My primary regret with where I built this factory is it’s hidden behind a big rocky hill from pretty much the entire rest of the map.

Ah, that’s nice. I can relax. A bit. For a while.

Three jobs need addressing that I want to come back for at some point:

  1. The Quickwire building is still uncovered.
  2. Almost none of these buildings are “grounded,” if that’s not a weird word to use for a facility built out over the water. They’re all hovering, and I don’t like that. I just need to come up with a support blueprint that I can tack onto these buildings to make them look like they belong where they are.
  3. Once I figure out the distribution system, I need to start collecting Plutonium Fuel Rods for use as drone fuel. Right now they’re getting recycled for coupons, but the long-term goal is to use them in at least some of the drone ports.

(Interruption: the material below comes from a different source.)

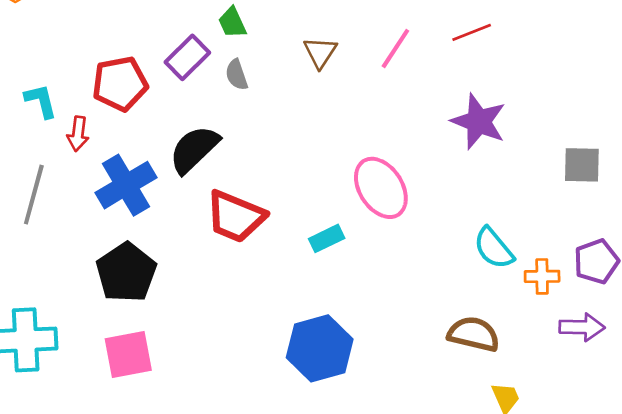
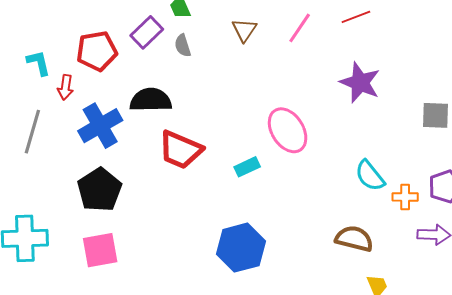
black semicircle: (194, 149) -> (151, 100), turned 42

Those are all projects for later, though. First up on my agenda next month? Reworking my “original” Rocket Fuel plant (the one I built because I hadn’t yet unlocked the prerequisites for the actual original Rocket Fuel plant) so I can get even more bottled fuel (for drones, yep) and finish placing the power generators so I can (hopefully) break the 100k MW mark. And while we’re thinking about power, it’s been literal years since I last built a battery site to handle Things Going Wrong With The Grid, so at some point I’ll stop down and build some kind of monument to hubris along those lines.

After that it’ll be time to dig in on all the new toys that Phase 5 brings. Finally!